1Pour parler d’une altérité interne qui fait œuvre d’écriture, j’ai choisi le dernier livre d’Hélène Cixous, Hyperrêve.
2Je voudrais préalablement m’expliquer sur ce choix, et tout particulièrement sur le choix d’une écriture qui, par son style même, porte le désir d’auteur au centre, comme mise en œuvre de cet autre interne que nous cherchons aujourd’hui à approcher. Car le style de cette écriture est en rupture avec toute forme narrative. Il est fait d’éclipses, de pensées récurrentes, en réseau, en colimaçon, en ellipses. Son étrange ponctuation y ouvre sur des doubles sens, des surprises de sens, des inventions, de l’inattendu.
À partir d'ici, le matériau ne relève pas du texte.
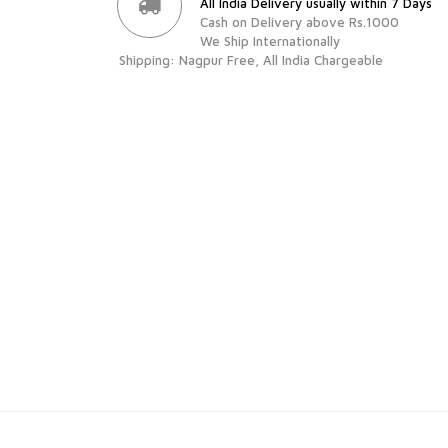
All India Delivery usually within 7 Days
Cash on Delivery above Rs.1000
We Ship Internationally
Shipping: Nagpur Free, All India Chargeable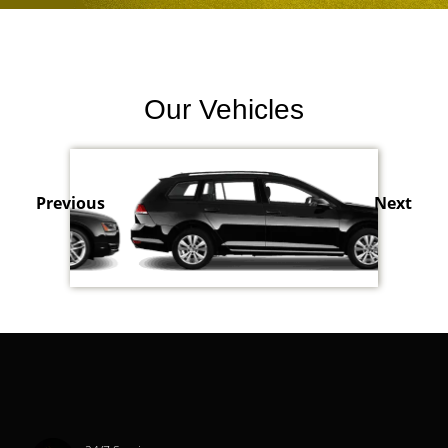
Our Vehicles
Previous
Next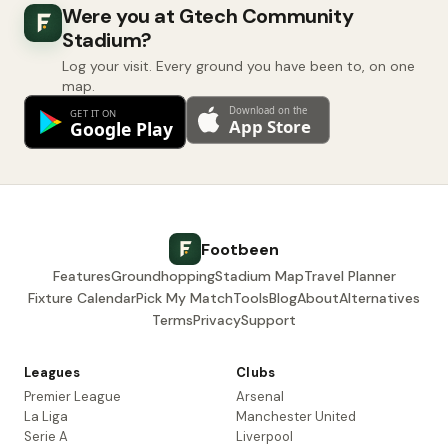
Were you at Gtech Community
Stadium?
Log your visit. Every ground you have been to, on one
map.
Footbeen
Features
Groundhopping
Stadium Map
Travel Planner
Fixture Calendar
Pick My Match
Tools
Blog
About
Alternatives
Terms
Privacy
Support
Leagues
Clubs
Premier League
Arsenal
La Liga
Manchester United
Serie A
Liverpool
3Hyperrêve est de ce point de vue au plus proche de ce qui constitue la littérature comme lieu d’une amphibologie du sens (J.-M. Rey), de sa mise en crise, de son vacillement.
4Une certaine forme de la littérature partage d’ailleurs avec la parole vive en psychanalyse cette possibilité que s’exerce la ruse des mots à désunifier tout ce qui tend à s’essentialiser, à se prendre en masse du côté de l’Un, du concept ou de la théorie.
5N’est-ce pas la condition d’une altérité à l’œuvre qui fait le sujet divisé soumis aux effets d’incertitude et d’indécidabilité du sens ? Question essentielle à porter au débat, l’institution politique de la littérature (mais aussi de la psychanalyse) n’est-elle pas à penser comme constitutive de la question du sujet, ou plutôt de tout procès de subjectivation, articulé, voire commandé par le mi-dire de la vérité, l’altérisation du sens, autrement dit sa déprise continuelle ?
6Mais pour revenir à Hyperrêve, je disais donc, pas de narration proprement dite. Hyperrêve suit les arcanes d’une écriture qui s’accorde à la chambre d’écho des mots, à leur découpage associatif, afin d’épouser les moments d’émergence de la mémoire par contiguïtés sonores ou métonymies d’images. Quant à la phrase elle-même, celle-ci est dans une relation corporelle à l’auteur-lecteur qui est en quelque sorte à son chevet. « Je la tâte, écrit Hélène Cixous, elle se tord sous ma patte, elle sort ses virgules… »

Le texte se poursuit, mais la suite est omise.